В свете Катастрофы с Бьянкой я пересмотрел вопросник, добавив более строгие критерии. Я включил вопросы по танцам, теннису и бриджу, чтобы исключить кандидаток, которые могут потребовать от меня компетенции в бесполезных занятиях, и усилил блок математики, физики и генетики. Вариант (в) умеренно стал единственно приемлемым в ответе на вопрос об употреблении алкоголя. Я настроил программу так, чтобы заполненные анкеты напрямую поступали к Джину. Уж он-то найдет им дополнительное применение. И нет никаких сомнений в том, что он сможет отобрать для меня достойных претенденток.

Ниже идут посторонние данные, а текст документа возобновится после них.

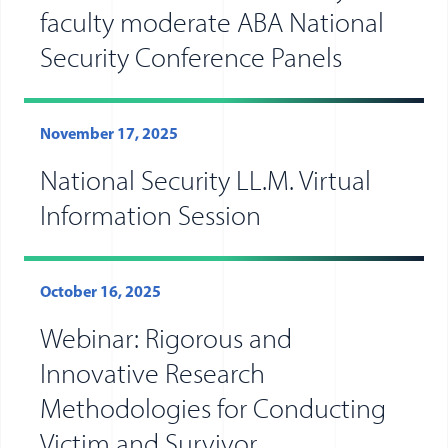
faculty moderate ABA National
Security Conference Panels
November 17, 2025
National Security LL.M. Virtual
Information Session
October 16, 2025
Webinar: Rigorous and
Innovative Research
Methodologies for Conducting
Victim and Survivor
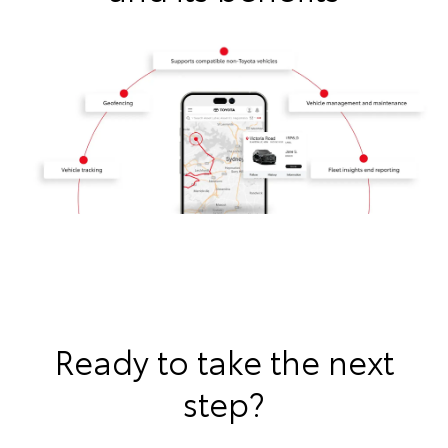
Ready to take the next
step?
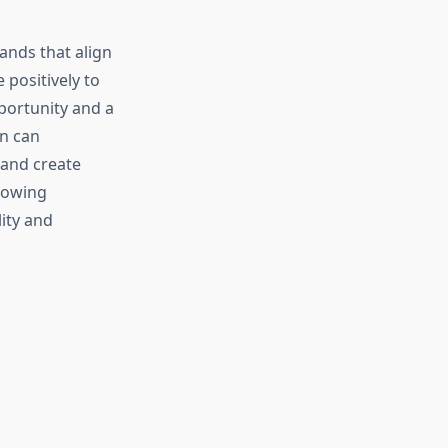
nds that align
positively to
portunity and a
on can
 and create
lowing
ity and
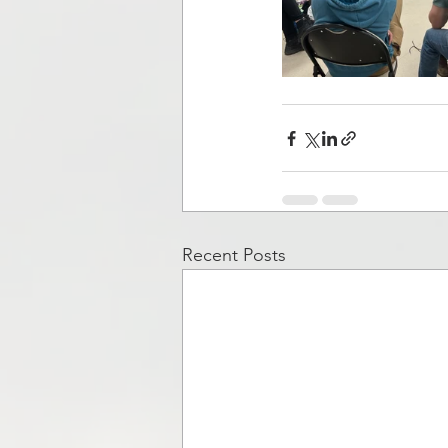
Recent Posts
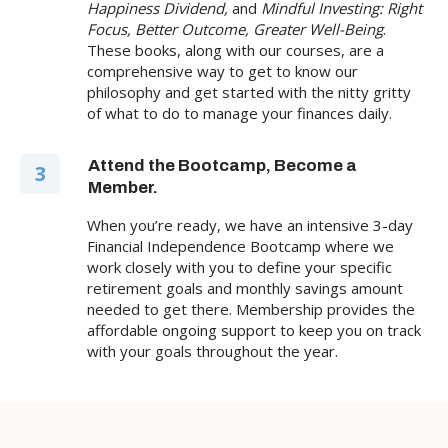
Happiness Dividend,
and
Mindful Investing: Right
Focus, Better Outcome, Greater Well-Being
.
These books, along with our courses, are a
comprehensive way to get to know our
philosophy and get started with the nitty gritty
of what to do to manage your finances daily.
Attend the Bootcamp, Become a
3
Member.
When you’re ready, we have an intensive 3-day
Financial Independence Bootcamp where we
work closely with you to define your specific
retirement goals and monthly savings amount
needed to get there. Membership provides the
affordable ongoing support to keep you on track
with your goals throughout the year.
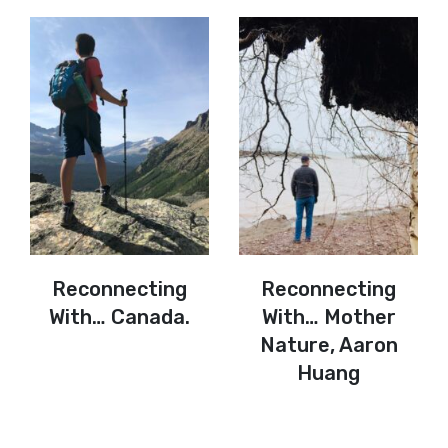
Reconnecting
Reconnecting
With… Canada.
With… Mother
Nature, Aaron
Huang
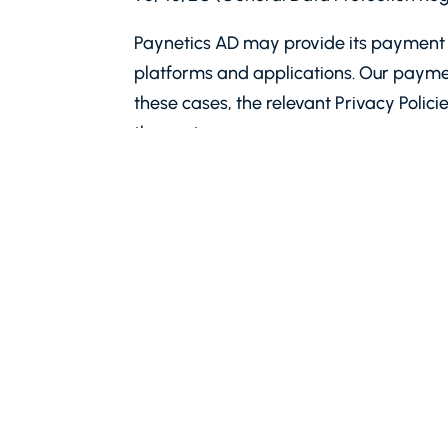
Paynetics AD may provide its payment s
platforms and applications. Our payme
these cases, the relevant Privacy Polici
the partner.
Definitions
“Paynetics”
or
“we”, “our”, “us”
means Pa
ground floor, entered in the Commercial
131574695. Paynetics is an electronic mo
entered in the register kept by the Bu
“Personal data”, “controller”, “process
described therein.
This Policy is an important document. 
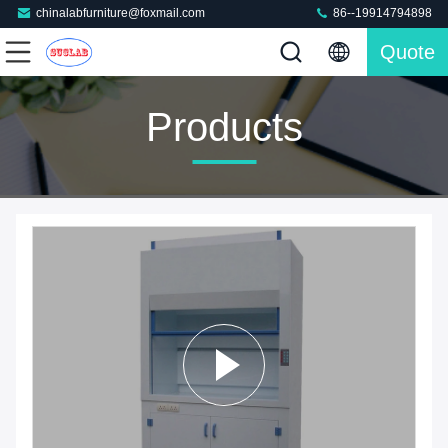
chinalabfurniture@foxmail.com
86--19914794898
Quote
Products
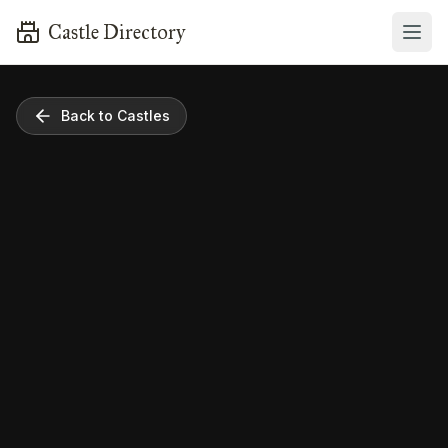
Castle Directory
Back to Castles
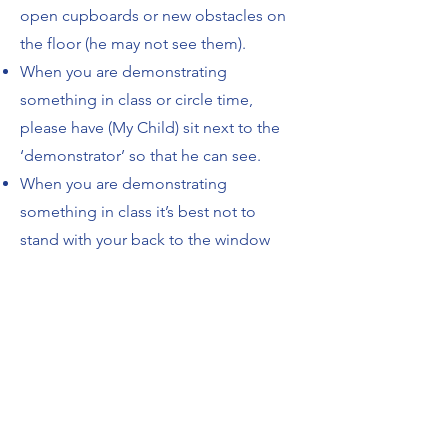
open cupboards or new obstacles on
the floor (he may not see them).
When you are demonstrating
something in class or circle time,
please have (My Child) sit next to the
‘demonstrator’ so that he can see.
When you are demonstrating
something in class it’s best not to
stand with your back to the window
(glare and light will cause him just to
see a silhouette and will be very
uncomfortable for him).
If you’re going to be showing a movie,
please let me know beforehand. I can
make a copy of it so he can watch the
same movie on the iPad that day (he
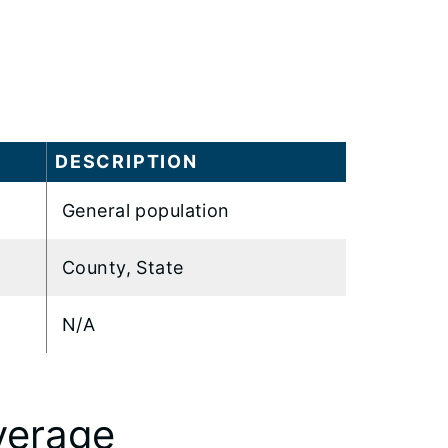
DESCRIPTION
General population
County, State
N/A
verage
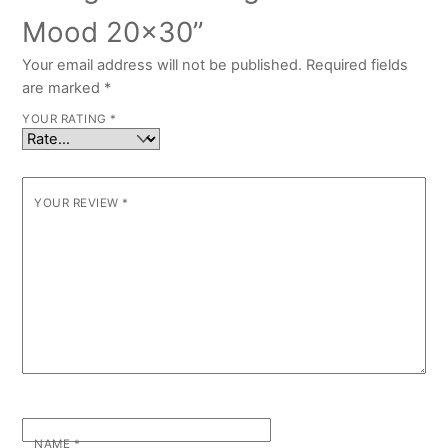
Mood 20×30”
Your email address will not be published.
Required fields
are marked
*
YOUR RATING
*
YOUR REVIEW
*
NAME
*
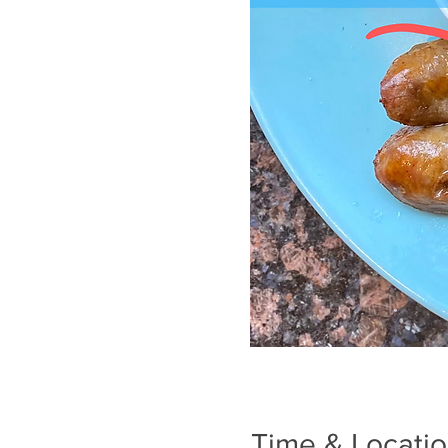
Time & Locati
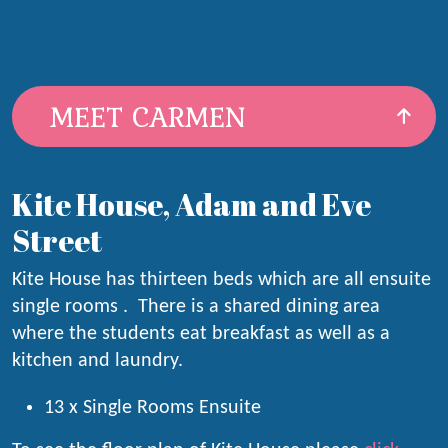
MEET CARMEN
Kite House, Adam and Eve
Street
Kite House has thirteen beds which are all ensuite
single rooms . There is a shared dining area
where the students eat breakfast as well as a
kitchen and laundry.
13 x Single Rooms Ensuite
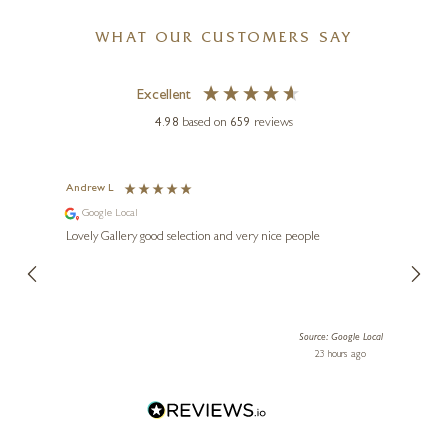
WHAT OUR CUSTOMERS SAY
Excellent
4.98
based on
659
reviews
KEITH SHERWIN
s
Andrew L
Ann T
Badger (1167)
Google Local
Go
3 x 3 x 3 inches
ings.
Lovely Gallery good selection and very nice people
The te
er our
for us and a
£
145
lery.
ensuri
le Local
Source: Google Local
 ago
23 hours ago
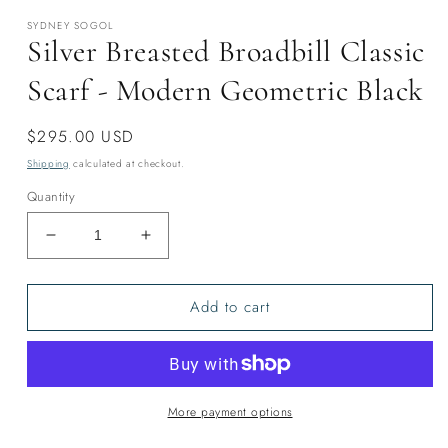
modal
SYDNEY SOGOL
Silver Breasted Broadbill Classic
Scarf - Modern Geometric Black
Regular
$295.00 USD
price
Shipping
calculated at checkout.
Quantity
Decrease
Increase
quantity
quantity
for
for
Add to cart
Silver
Silver
Breasted
Breasted
Broadbill
Broadbill
Classic
Classic
Scarf
Scarf
-
-
More payment options
Modern
Modern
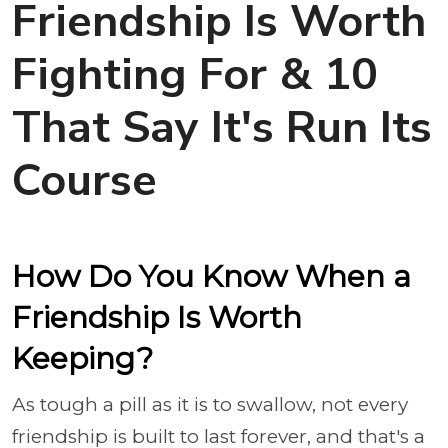
Friendship Is Worth
Fighting For & 10
That Say It's Run Its
Course
How Do You Know When a
Friendship Is Worth
Keeping?
As tough a pill as it is to swallow, not every
friendship is built to last forever, and that's a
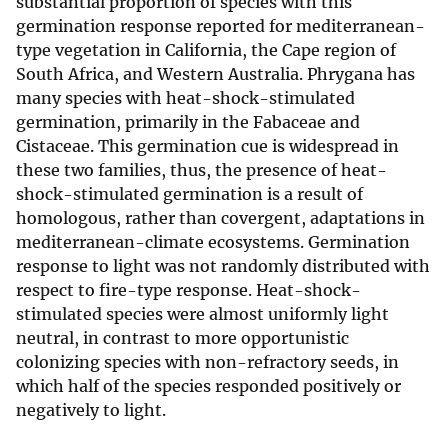
substantial proportion of species with this
germination response reported for mediterranean-
type vegetation in California, the Cape region of
South Africa, and Western Australia. Phrygana has
many species with heat-shock-stimulated
germination, primarily in the Fabaceae and
Cistaceae. This germination cue is widespread in
these two families, thus, the presence of heat-
shock-stimulated germination is a result of
homologous, rather than covergent, adaptations in
mediterranean-climate ecosystems. Germination
response to light was not randomly distributed with
respect to fire-type response. Heat-shock-
stimulated species were almost uniformly light
neutral, in contrast to more opportunistic
colonizing species with non-refractory seeds, in
which half of the species responded positively or
negatively to light.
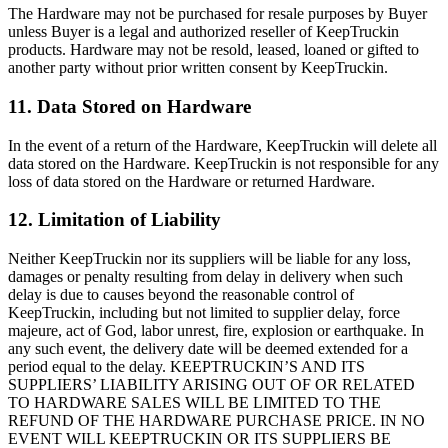
The Hardware may not be purchased for resale purposes by Buyer
unless Buyer is a legal and authorized reseller of KeepTruckin
products. Hardware may not be resold, leased, loaned or gifted to
another party without prior written consent by KeepTruckin.
11. Data Stored on Hardware
In the event of a return of the Hardware, KeepTruckin will delete all
data stored on the Hardware. KeepTruckin is not responsible for any
loss of data stored on the Hardware or returned Hardware.
12. Limitation of Liability
Neither KeepTruckin nor its suppliers will be liable for any loss,
damages or penalty resulting from delay in delivery when such
delay is due to causes beyond the reasonable control of
KeepTruckin, including but not limited to supplier delay, force
majeure, act of God, labor unrest, fire, explosion or earthquake. In
any such event, the delivery date will be deemed extended for a
period equal to the delay. KEEPTRUCKIN’S AND ITS
SUPPLIERS’ LIABILITY ARISING OUT OF OR RELATED
TO HARDWARE SALES WILL BE LIMITED TO THE
REFUND OF THE HARDWARE PURCHASE PRICE. IN NO
EVENT WILL KEEPTRUCKIN OR ITS SUPPLIERS BE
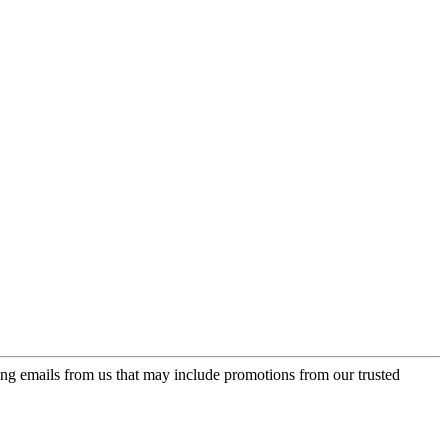
ing emails from us that may include promotions from our trusted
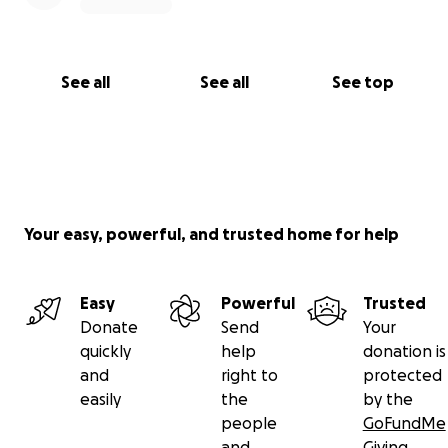
See all
See all
See top
Your easy, powerful, and trusted home for help
Easy
Powerful
Trusted
Donate
Send
Your
quickly
help
donation is
and
right to
protected
easily
the
by the
people
GoFundMe
and
Giving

В отсутствие новостей по проекту «Жена» я упорно думал о том, как заполучить образцы ДНК кандидатов на отцовство. И когда я разделывал перепелку, меня осенило. Все они были медиками — и это в частности, означало, что они вряд ли откажутся внести свой вклад в исследования по генетике. Мне оставалось лишь придумать правдоподобную причину для взятия у них образцов ДНК. И она у меня была — благодаря еще той подготовке к лекции по синдрому Аспергера.
Я достал список из одиннадцати имен. Двое из них, по подтвержденным данным, среди живых уже не числились. Оставалось девять человек, семеро из которых жили за границей, что и объясняло их отсутствие на встрече выпускников. Но у двоих были местные телефонные номера. Один из них возглавлял Институт медицинских исследований моего родного университета. Ему я и позвонил первому.
— Офис профессора Лефевра, — ответил женский голос.
— Это профессор Тиллман с факультета генетики. Я бы хотел пригласить профессора Лефевра принять участие в исследовательском проекте.
— Профессор Лефевр в творческом отпуске в Соединенных Штатах. Он вернется через две недели.
— Превосходно. Наш проект носит название «Присутствие генетических маркеров аутизма в преуспевающих индивидах». Я бы хотел попросить его заполнить анкету и предоставить нам образец его ДНК.
За два дня мне удалось определить местонахождение всех девятерых здравствующих кандидатов и отправить им по почте опросные листы, составленные исследователями синдрома Аспергера, и скребки для снятия проб с внутренней стороны щеки. Анкеты не имели для меня никакого значения, но были необходимы для поддержания легитимного статуса моих исследований. В сопроводительном письме я указал свои регалии профессора генетики престижного университета. После чего занялся поисками родственников двух покойных докторов.
В Сети я нашел некролог о кончине доктора Герхарда фон Дейна; диагноз — инфаркт. Там упоминалась его дочь, на тот момент — студентка-медик. Мне не составило труда разыскать доктора Бригитту фон Дейн, и она с радостью приняла приглашение участвовать в исследовании. Все оказалось на удивление просто.
А вот с Джеффри Кейсом возникла проблема. Он умер через год после окончания университета. Подробности его биографии я давно изучил на сайте встречи выпускников. Ни жены, ни детей — во всяком случае, известных кому-либо.
Тем временем начали поступать образцы ДНК. Двое докторов из Нью-Йорка отказались от участия в проекте. Почему вдруг практикующие врачи не захотели внести свой вклад в столь важное исследование? Может, им есть что скрывать? Например, внебрачную дочь, живущую в том же городе, откуда поступил запрос? Правда, мне пришло в голову, что если мои мотивы вызвали у них подозрение, они вполне могли отправить мне ДНК своих друзей. Так что, по крайней мере, отказ был лучше обмана.